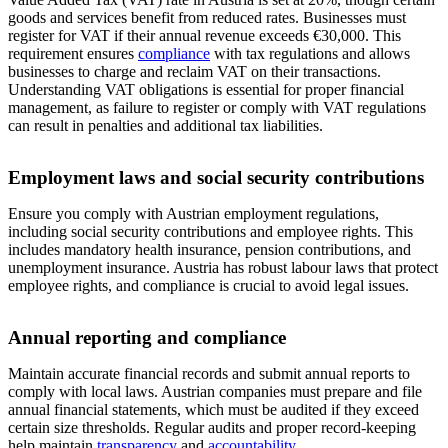
goods and services benefit from reduced rates. Businesses must
register for VAT if their annual revenue exceeds €30,000. This
requirement ensures
compliance
with tax regulations and allows
businesses to charge and reclaim VAT on their transactions.
Understanding VAT obligations is essential for proper financial
management, as failure to register or comply with VAT regulations
can result in penalties and additional tax liabilities.
Employment laws and social security contributions
Ensure you comply with Austrian employment regulations,
including social security contributions and employee rights. This
includes mandatory health insurance, pension contributions, and
unemployment insurance. Austria has robust labour laws that protect
employee rights, and compliance is crucial to avoid legal issues.
Annual reporting and compliance
Maintain accurate financial records and submit annual reports to
comply with local laws. Austrian companies must prepare and file
annual financial statements, which must be audited if they exceed
certain size thresholds. Regular audits and proper record-keeping
help maintain
transparency
and
accountability
.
________
What is needed
Copy every line of the data that carries the word "Austrian".

Result for this exercise
Ensure you comply with Austrian employment regulations,
comply with local laws. Austrian companies must prepare and file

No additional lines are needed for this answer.